EXERCISE BRIEF: The output must match the entries below exactly.

[[ RECORDED INFORMATION, beginning ]]

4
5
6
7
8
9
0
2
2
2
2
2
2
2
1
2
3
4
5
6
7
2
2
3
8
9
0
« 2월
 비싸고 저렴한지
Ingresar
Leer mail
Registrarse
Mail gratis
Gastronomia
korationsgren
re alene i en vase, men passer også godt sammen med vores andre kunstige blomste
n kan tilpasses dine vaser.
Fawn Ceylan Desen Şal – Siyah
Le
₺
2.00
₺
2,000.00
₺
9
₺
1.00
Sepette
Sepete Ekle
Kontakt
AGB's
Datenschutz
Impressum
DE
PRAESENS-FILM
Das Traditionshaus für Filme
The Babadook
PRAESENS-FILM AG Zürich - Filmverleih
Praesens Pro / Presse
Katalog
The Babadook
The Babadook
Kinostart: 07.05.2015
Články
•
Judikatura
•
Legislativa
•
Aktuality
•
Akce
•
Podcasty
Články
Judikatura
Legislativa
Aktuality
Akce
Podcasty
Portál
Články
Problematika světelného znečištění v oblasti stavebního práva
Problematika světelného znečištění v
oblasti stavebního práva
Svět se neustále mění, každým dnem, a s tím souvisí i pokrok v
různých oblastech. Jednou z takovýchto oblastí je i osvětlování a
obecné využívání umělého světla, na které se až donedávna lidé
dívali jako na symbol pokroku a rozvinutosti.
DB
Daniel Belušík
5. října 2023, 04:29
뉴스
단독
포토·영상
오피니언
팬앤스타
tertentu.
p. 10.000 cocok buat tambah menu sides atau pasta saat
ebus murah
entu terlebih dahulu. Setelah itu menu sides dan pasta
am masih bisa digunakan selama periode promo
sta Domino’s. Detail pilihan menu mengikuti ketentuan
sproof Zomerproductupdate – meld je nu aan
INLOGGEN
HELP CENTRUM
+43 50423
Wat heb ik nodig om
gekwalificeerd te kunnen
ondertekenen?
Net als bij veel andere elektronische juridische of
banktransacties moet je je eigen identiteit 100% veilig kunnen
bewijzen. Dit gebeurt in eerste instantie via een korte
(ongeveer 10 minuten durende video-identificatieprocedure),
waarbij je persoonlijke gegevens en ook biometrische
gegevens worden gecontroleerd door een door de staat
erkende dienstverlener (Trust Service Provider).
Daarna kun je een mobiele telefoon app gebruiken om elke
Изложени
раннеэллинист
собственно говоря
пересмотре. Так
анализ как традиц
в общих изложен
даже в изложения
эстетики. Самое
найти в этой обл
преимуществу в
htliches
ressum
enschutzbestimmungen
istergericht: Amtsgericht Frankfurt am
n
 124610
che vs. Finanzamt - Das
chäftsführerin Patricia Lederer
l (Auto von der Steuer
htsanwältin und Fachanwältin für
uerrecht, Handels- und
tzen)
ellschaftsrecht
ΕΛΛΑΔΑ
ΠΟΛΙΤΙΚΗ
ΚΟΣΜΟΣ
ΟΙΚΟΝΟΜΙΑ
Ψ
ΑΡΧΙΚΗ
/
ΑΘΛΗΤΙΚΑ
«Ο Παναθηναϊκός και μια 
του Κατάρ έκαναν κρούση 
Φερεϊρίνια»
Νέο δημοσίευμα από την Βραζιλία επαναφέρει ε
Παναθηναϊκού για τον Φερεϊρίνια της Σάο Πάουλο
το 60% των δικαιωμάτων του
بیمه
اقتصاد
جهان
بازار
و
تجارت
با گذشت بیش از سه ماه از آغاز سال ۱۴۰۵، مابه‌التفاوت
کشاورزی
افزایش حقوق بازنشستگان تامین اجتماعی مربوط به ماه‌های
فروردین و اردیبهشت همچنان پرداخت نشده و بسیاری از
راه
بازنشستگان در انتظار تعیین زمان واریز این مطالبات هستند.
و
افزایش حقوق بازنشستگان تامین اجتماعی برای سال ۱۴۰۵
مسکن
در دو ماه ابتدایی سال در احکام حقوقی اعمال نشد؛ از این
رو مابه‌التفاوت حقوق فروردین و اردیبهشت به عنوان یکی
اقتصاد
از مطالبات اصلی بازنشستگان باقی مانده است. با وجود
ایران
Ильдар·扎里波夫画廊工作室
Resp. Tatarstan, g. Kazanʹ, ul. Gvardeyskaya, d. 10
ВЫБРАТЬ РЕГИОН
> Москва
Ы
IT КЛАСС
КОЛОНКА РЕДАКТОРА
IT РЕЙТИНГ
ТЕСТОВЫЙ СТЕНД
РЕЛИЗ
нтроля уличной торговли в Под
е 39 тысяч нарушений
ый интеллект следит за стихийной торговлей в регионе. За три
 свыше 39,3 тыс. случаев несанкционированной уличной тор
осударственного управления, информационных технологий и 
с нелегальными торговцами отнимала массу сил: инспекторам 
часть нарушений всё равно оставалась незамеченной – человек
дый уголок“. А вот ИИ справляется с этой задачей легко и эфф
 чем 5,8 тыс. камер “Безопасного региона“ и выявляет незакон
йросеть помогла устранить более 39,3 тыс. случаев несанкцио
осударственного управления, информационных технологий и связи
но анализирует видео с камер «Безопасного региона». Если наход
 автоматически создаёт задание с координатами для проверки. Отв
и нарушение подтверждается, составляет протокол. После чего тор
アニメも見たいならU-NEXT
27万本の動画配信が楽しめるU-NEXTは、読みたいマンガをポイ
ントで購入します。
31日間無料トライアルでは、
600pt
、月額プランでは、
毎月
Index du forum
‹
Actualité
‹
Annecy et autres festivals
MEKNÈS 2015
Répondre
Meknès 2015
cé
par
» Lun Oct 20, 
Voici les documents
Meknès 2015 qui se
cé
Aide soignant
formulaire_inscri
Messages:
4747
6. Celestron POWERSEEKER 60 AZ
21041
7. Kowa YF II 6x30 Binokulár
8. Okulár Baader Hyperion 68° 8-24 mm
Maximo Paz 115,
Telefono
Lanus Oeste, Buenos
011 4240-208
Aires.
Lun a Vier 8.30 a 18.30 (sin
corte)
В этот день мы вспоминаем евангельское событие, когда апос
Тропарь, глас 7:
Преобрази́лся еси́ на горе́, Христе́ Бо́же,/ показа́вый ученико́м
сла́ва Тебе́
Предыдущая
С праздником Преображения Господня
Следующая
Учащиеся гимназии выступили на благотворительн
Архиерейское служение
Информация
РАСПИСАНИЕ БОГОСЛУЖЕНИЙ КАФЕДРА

[[ RECORDED INFORMATION, end ]]

EXERCISE RESULT:
4
5
6
7
8
9
0
2
2
2
2
2
2
2
1
2
3
4
5
6
7
2
2
3
8
9
0
« 2월
 비싸고 저렴한지
Ingresar
Leer mail
Registrarse
Mail gratis
Gastronomia
korationsgren
re alene i en vase, men passer også godt sammen med vores andre kunstige blomste
n kan tilpasses dine vaser.
Fawn Ceylan Desen Şal – Siyah
Le
₺
2.00
₺
2,000.00
₺
9
₺
1.00
Sepette
Sepete Ekle
Kontakt
AGB's
Datenschutz
Impressum
DE
PRAESENS-FILM
Das Traditionshaus für Filme
The Babadook
PRAESENS-FILM AG Zürich - Filmverleih
Praesens Pro / Presse
Katalog
The Babadook
The Babadook
Kinostart: 07.05.2015
Články
•
Judikatura
•
Legislativa
•
Aktuality
•
Akce
•
Podcasty
Články
Judikatura
Legislativa
Aktuality
Akce
Podcasty
Portál
Články
Problematika světelného znečištění v oblasti stavebního práva
Problematika světelného znečištění v
oblasti stavebního práva
Svět se neustále mění, každým dnem, a s tím souvisí i pokrok v
různých oblastech. Jednou z takovýchto oblastí je i osvětlování a
obecné využívání umělého světla, na které se až donedávna lidé
dívali jako na symbol pokroku a rozvinutosti.
DB
Daniel Belušík
5. října 2023, 04:29
뉴스
단독
포토·영상
오피니언
팬앤스타
tertentu.
p. 10.000 cocok buat tambah menu sides atau pasta saat
ebus murah
entu terlebih dahulu. Setelah itu menu sides dan pasta
am masih bisa digunakan selama periode promo
sta Domino’s. Detail pilihan menu mengikuti ketentuan
sproof Zomerproductupdate – meld je nu aan
INLOGGEN
HELP CENTRUM
+43 50423
Wat heb ik nodig om
gekwalificeerd te kunnen
ondertekenen?
Net als bij veel andere elektronische juridische of
banktransacties moet je je eigen identiteit 100% veilig kunnen
bewijzen. Dit gebeurt in eerste instantie via een korte
(ongeveer 10 minuten durende video-identificatieprocedure),
waarbij je persoonlijke gegevens en ook biometrische
gegevens worden gecontroleerd door een door de staat
erkende dienstverlener (Trust Service Provider).
Daarna kun je een mobiele telefoon app gebruiken om elke
Изложени
раннеэллинист
собственно говоря
пересмотре. Так
анализ как традиц
в общих изложен
даже в изложения
эстетики. Самое
найти в этой обл
преимуществу в
htliches
ressum
enschutzbestimmungen
istergericht: Amtsgericht Frankfurt am
n
 124610
che vs. Finanzamt - Das
chäftsführerin Patricia Lederer
l (Auto von der Steuer
htsanwältin und Fachanwältin für
uerrecht, Handels- und
tzen)
ellschaftsrecht
ΕΛΛΑΔΑ
ΠΟΛΙΤΙΚΗ
ΚΟΣΜΟΣ
ΟΙΚΟΝΟΜΙΑ
Ψ
ΑΡΧΙΚΗ
/
ΑΘΛΗΤΙΚΑ
«Ο Παναθηναϊκός και μια 
του Κατάρ έκαναν κρούση 
Φερεϊρίνια»
Νέο δημοσίευμα από την Βραζιλία επαναφέρει ε
Παναθηναϊκού για τον Φερεϊρίνια της Σάο Πάουλο
το 60% των δικαιωμάτων του
بیمه
اقتصاد
جهان
بازار
و
تجارت
با گذشت بیش از سه ماه از آغاز سال ۱۴۰۵، مابه‌التفاوت
کشاورزی
افزایش حقوق بازنشستگان تامین اجتماعی مربوط به ماه‌های
فروردین و اردیبهشت همچنان پرداخت نشده و بسیاری از
راه
بازنشستگان در انتظار تعیین زمان واریز این مطالبات هستند.
و
افزایش حقوق بازنشستگان تامین اجتماعی برای سال ۱۴۰۵
مسکن
در دو ماه ابتدایی سال در احکام حقوقی اعمال نشد؛ از این
رو مابه‌التفاوت حقوق فروردین و اردیبهشت به عنوان یکی
اقتصاد
از مطالبات اصلی بازنشستگان باقی مانده است. با وجود
ایران
Ильдар·扎里波夫画廊工作室
Resp. Tatarstan, g. Kazanʹ, ul. Gvardeyskaya, d. 10
ВЫБРАТЬ РЕГИОН
> Москва
Ы
IT КЛАСС
КОЛОНКА РЕДАКТОРА
IT РЕЙТИНГ
ТЕСТОВЫЙ СТЕНД
РЕЛИЗ
нтроля уличной торговли в Под
е 39 тысяч нарушений
ый интеллект следит за стихийной торговлей в регионе. За три
 свыше 39,3 тыс. случаев несанкционированной уличной тор
осударственного управления, информационных технологий и 
с нелегальными торговцами отнимала массу сил: инспекторам 
часть нарушений всё равно оставалась незамеченной – человек
дый уголок“. А вот ИИ справляется с этой задачей легко и эфф
 чем 5,8 тыс. камер “Безопасного региона“ и выявляет незакон
йросеть помогла устранить более 39,3 тыс. случаев несанкцио
осударственного управления, информационных технологий и связи
но анализирует видео с камер «Безопасного региона». Если наход
 автоматически создаёт задание с координатами для проверки. Отв
и нарушение подтверждается, составляет протокол. После чего тор
アニメも見たいならU-NEXT
27万本の動画配信が楽しめるU-NEXTは、読みたいマンガをポイ
ントで購入します。
31日間無料トライアルでは、
600pt
、月額プランでは、
毎月
Index du forum
‹
Actualité
‹
Annecy et autres festivals
MEKNÈS 2015
Répondre
Meknès 2015
cé
par
» Lun Oct 20, 
Voici les documents
Meknès 2015 qui se
cé
Aide soignant
formulaire_inscri
Messages:
4747
6. Celestron POWERSEEKER 60 AZ
21041
7. Kowa YF II 6x30 Binokulár
8. Okulár Baader Hyperion 68° 8-24 mm
Maximo Paz 115,
Telefono
Lanus Oeste, Buenos
011 4240-208
Aires.
Lun a Vier 8.30 a 18.30 (sin
corte)
В этот день мы вспоминаем евангельское событие, когда апос
Тропарь, глас 7:
Преобрази́лся еси́ на горе́, Христе́ Бо́же,/ показа́вый ученико́м
сла́ва Тебе́
Предыдущая
С праздником Преображения Господня
Следующая
Учащиеся гимназии выступили на благотворительн
Архиерейское служение
Информация
РАСПИСАНИЕ БОГОСЛУЖЕНИЙ КАФЕДРА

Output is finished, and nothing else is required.